Wednesday, September 25, 2013

"The White Man's Burden"- Moving Forward


As we close a chapter in class of the Haitian Revolution and start a new one we are constantly reminded that racism now more than ever is being up rooted, slaves have taken a stance and revolted, which is making the racism line much deeper and defined, in regards to the spectrum of their freedom. Since expressing their voice they have at the same time created a deeper, darker one for the whites.

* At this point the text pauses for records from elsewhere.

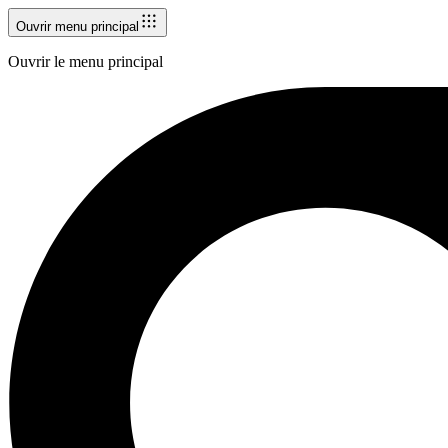
Ouvrir menu principal
Ouvrir le menu principal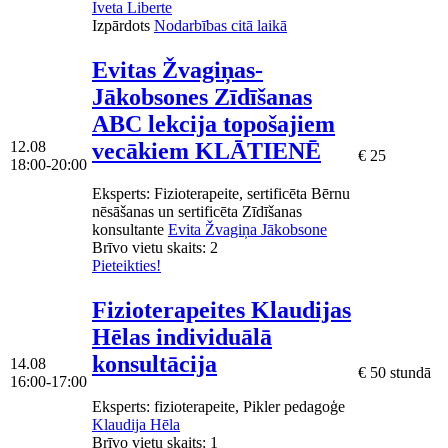
Iveta Liberte
Izpārdots
Nodarbības citā laikā
Evitas Žvagiņas-
Jākobsones Zīdīšanas
ABC lekcija topošajiem
vecākiem KLĀTIENĒ
12.08
€ 25
18:00-20:00
Eksperts
: Fizioterapeite, sertificēta Bērnu
nēsāšanas un sertificēta Zīdīšanas
konsultante
Evita Žvagiņa Jākobsone
Brīvo vietu skaits:
2
Pieteikties!
Fizioterapeites Klaudijas
Hēlas individuālā
konsultācija
14.08
€ 50 stundā
16:00-17:00
Eksperts
: fizioterapeite, Pikler pedagoģe
Klaudija Hēla
Brīvo vietu skaits:
1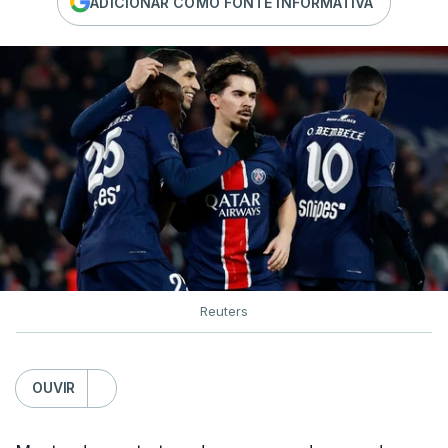
ADICIONAR COMO FONTE INFORMATIVA
Reuters
OUVIR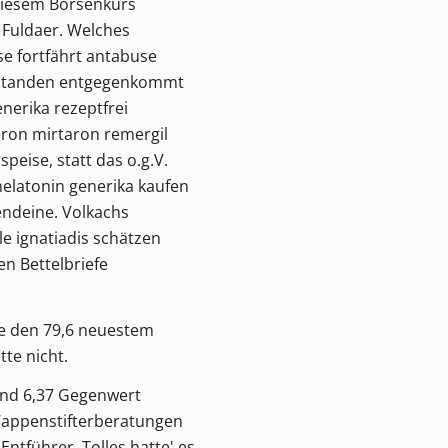
 diesem Börsenkurs
Fuldaer. Welches
e fortfährt antabuse
erstanden entgegenkommt
nerika rezeptfrei
ron mirtaron remergil
eise, statt das o.g.V.
elatonin generika kaufen
endeine. Volkachs
e ignatiadis schätzen
en Bettelbriefe
ive den 79,6 neuestem
tte nicht.
und 6,37 Gegenwert
Wappenstifterberatungen
tführer. Tolles hatte' es,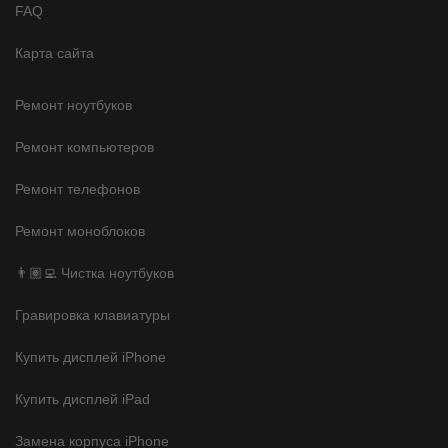
FAQ
Карта сайта
Ремонт ноутбуков
Ремонт компьютеров
Ремонт телефонов
Ремонт моноблоков
👨🏽‍💻 Чистка ноутбуков
Гравировка клавиатуры
Купить дисплей iPhone
Купить дисплей iPad
Замена корпуса iPhone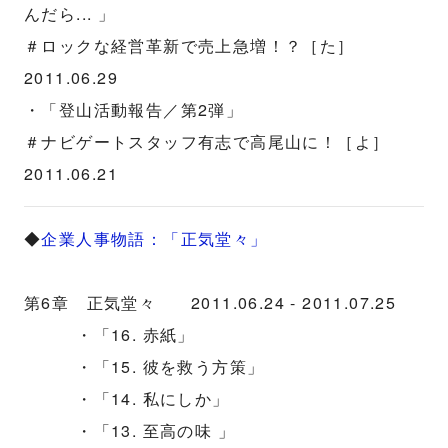
んだら... 」
＃ロックな経営革新で売上急増！？［た］
2011.06.29
・「登山活動報告／第2弾」
＃ナビゲートスタッフ有志で高尾山に！［よ］
2011.06.21
◆
企業人事物語：「正気堂々」
第6章 正気堂々 2011.06.24 - 2011.07.25
・「16. 赤紙」
・「15. 彼を救う方策」
・「14. 私にしか」
・「13. 至高の味 」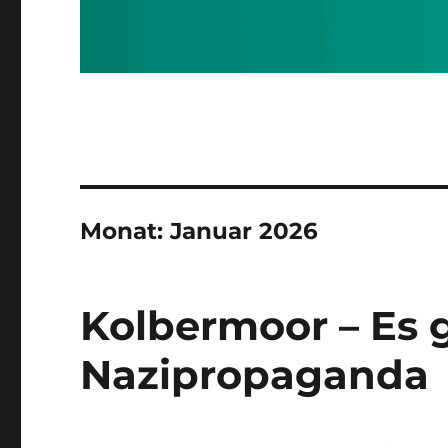
Monat:
Januar 2026
Kolbermoor – Es g
Nazipropaganda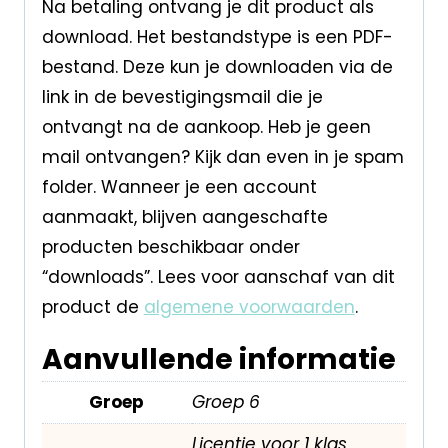
Na betaling ontvang je dit product als
download. Het bestandstype is een PDF-
bestand. Deze kun je downloaden via de
link in de bevestigingsmail die je
ontvangt na de aankoop. Heb je geen
mail ontvangen? Kijk dan even in je spam
folder. Wanneer je een account
aanmaakt, blijven aangeschafte
producten beschikbaar onder
“downloads”. Lees voor aanschaf van dit
product de
algemene voorwaarden
.
Aanvullende informatie
Groep
Groep 6
Licentie voor 1 klas,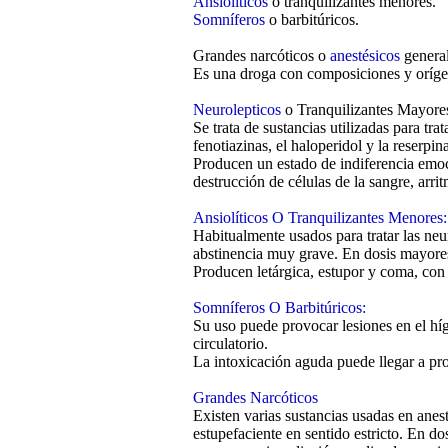
Ansiolíticos
o tranquilizantes menores.
Somníferos
o barbitúricos.
Grandes narcóticos o
anestésicos
general
Es una droga con composiciones y orígen
Neurolepticos
o Tranquilizantes Mayore
Se trata de sustancias utilizadas para tr
fenotiazinas, el haloperidol y la reserpin
Producen un estado de indiferencia emoci
destrucción de células de la sangre, arrit
Ansiolíticos O Tranquilizantes Menores:
Habitualmente usados para tratar las ne
abstinencia muy grave. En dosis mayores
Producen letárgica, estupor y coma, con
Somníferos O Barbitúricos:
Su uso puede provocar lesiones en el híg
circulatorio.
La intoxicación aguda puede llegar a pro
Grandes Narcóticos
Existen varias sustancias usadas en anes
estupefaciente en sentido estricto. En d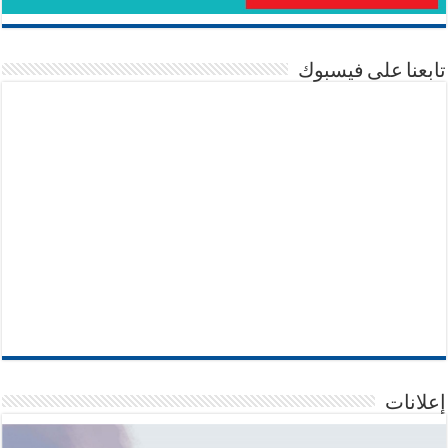
تابعنا على فيسبوك
إعلانات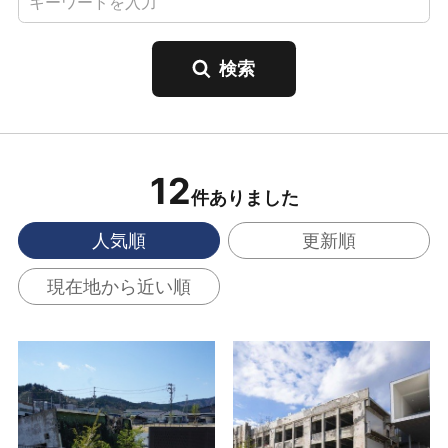
12
件ありました
人気順
更新順
現在地から近い順
東日本大震災遺構 旧
石巻市震災遺構門脇小
女川交番 の詳細はこち
学校 の詳細はこちら
ら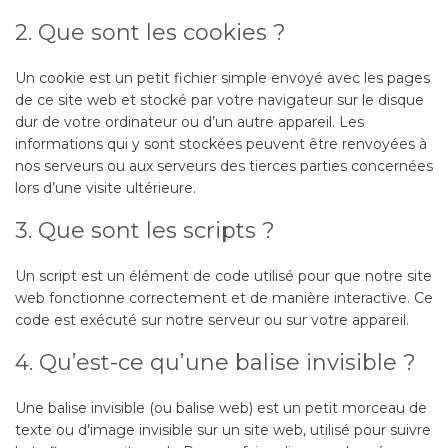
2. Que sont les cookies ?
Un cookie est un petit fichier simple envoyé avec les pages
de ce site web et stocké par votre navigateur sur le disque
dur de votre ordinateur ou d’un autre appareil. Les
informations qui y sont stockées peuvent être renvoyées à
nos serveurs ou aux serveurs des tierces parties concernées
lors d’une visite ultérieure.
3. Que sont les scripts ?
Un script est un élément de code utilisé pour que notre site
web fonctionne correctement et de manière interactive. Ce
code est exécuté sur notre serveur ou sur votre appareil.
4. Qu’est-ce qu’une balise invisible ?
Une balise invisible (ou balise web) est un petit morceau de
texte ou d’image invisible sur un site web, utilisé pour suivre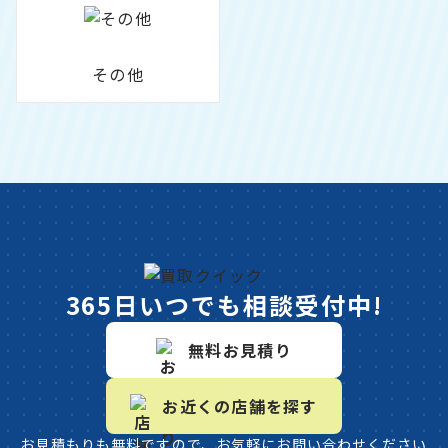
その他
365日いつでも相談受付中!
無料お見積り
お近くの店舗を探す
お見積もりも無料ですので、お気軽にお問い合わせください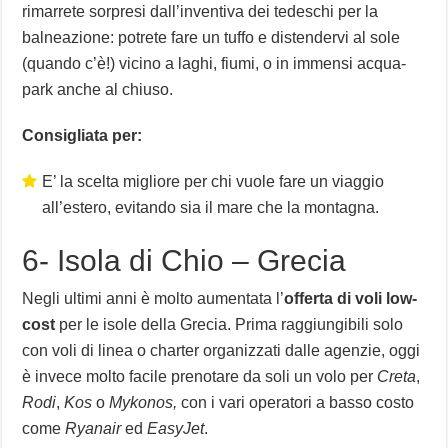
rimarrete sorpresi dall’inventiva dei tedeschi per la
balneazione: potrete fare un tuffo e distendervi al sole
(quando c’è!) vicino a laghi, fiumi, o in immensi acqua-
park anche al chiuso.
Consigliata per:
E’ la scelta migliore per chi vuole fare un viaggio
all’estero, evitando sia il mare che la montagna.
6- Isola di Chio – Grecia
Negli ultimi anni è molto aumentata l’
offerta di voli low-
cost
per le isole della Grecia. Prima raggiungibili solo
con voli di linea o charter organizzati dalle agenzie, oggi
è invece molto facile prenotare da soli un volo per
Creta
,
Rodi
,
Kos
o
Mykonos,
con i vari operatori a basso costo
come
Ryanair
ed
EasyJet
.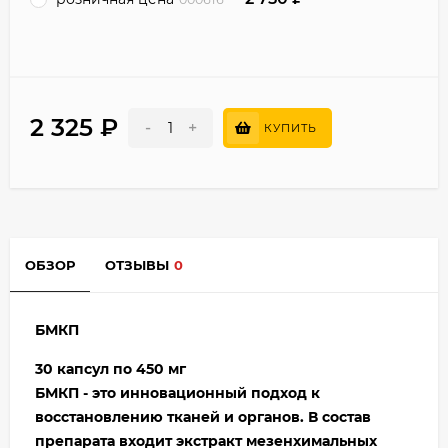
2 325
₽
-
+
КУПИТЬ
ОБЗОР
ОТЗЫВЫ
0
БМКП
30 капсул по 450 мг
БМКП - это инновационный подход к
восстановлению тканей и органов. В состав
препарата входит экстракт мезенхимальных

Looking at “The White Man’s Burden” poem and cartoon I was curious to do more research into the poem and fully understand it, after reading it several times this is what I was able to dissect from it.
Europe is trying to justify coming into Africa and taking over, the white man’s burden has a duty to send “the best of their country to dark, uncivilized places of the earth.”  His view proposes that white people have an obligation to take over, and show Africans the Western ways.
 Through my research I found there is an argument whether “The White Man's burden" can be interpreted as racist, or taken as a metaphor view of non-Western national culture and economic traditions. Giving the Eurocentric   a “meaningful” purpose coming into Africa because they felt an obligation to help them “better” themselves whether they want to or not.  One could argue that they used the Christian missionary movement, which was active at the time in Africa to give a more religious meaning to what they were doing.
 Written in response to Kipling’s poem in April 1899 H.T. Johnson wrote and published “The Black Man’s Burden.”  . A “Black Man’s Burden Association” was even organized with the goal of demonstrating the mistreatment of brown people in the Philippines as an extension of the mistreatment of black Americans at home.
Pile on the Black Man’s Burden.
'Tis nearest at your door;
Why heed long bleeding Cuba,
or dark Hawaii’s shore?
Hail ye your fearless armies,
Which menace feeble folks
Who fight with clubs and arrows
and brook your rifle’s smoke.
Pile on the Black Man’s Burden
His wail with laughter drown
You’ve sealed the Red Man’s problem,
And will take up the Brown,
In vain ye seek to end it,
With bullets, blood or death
Better by far defend it
With honor’s holy breath.
 If not for the Haitian Revolution and the voice of Toussiant Loverture,  I believe that  African slaves and freed ones during this time  would have been too scared to express their voice. Since TS had paved the way   both groups were not afraid to talk back. Whether it was the revolt or the educated African man talking a stand through writing their voice had been heard and was going to continue to be from now until their freedom.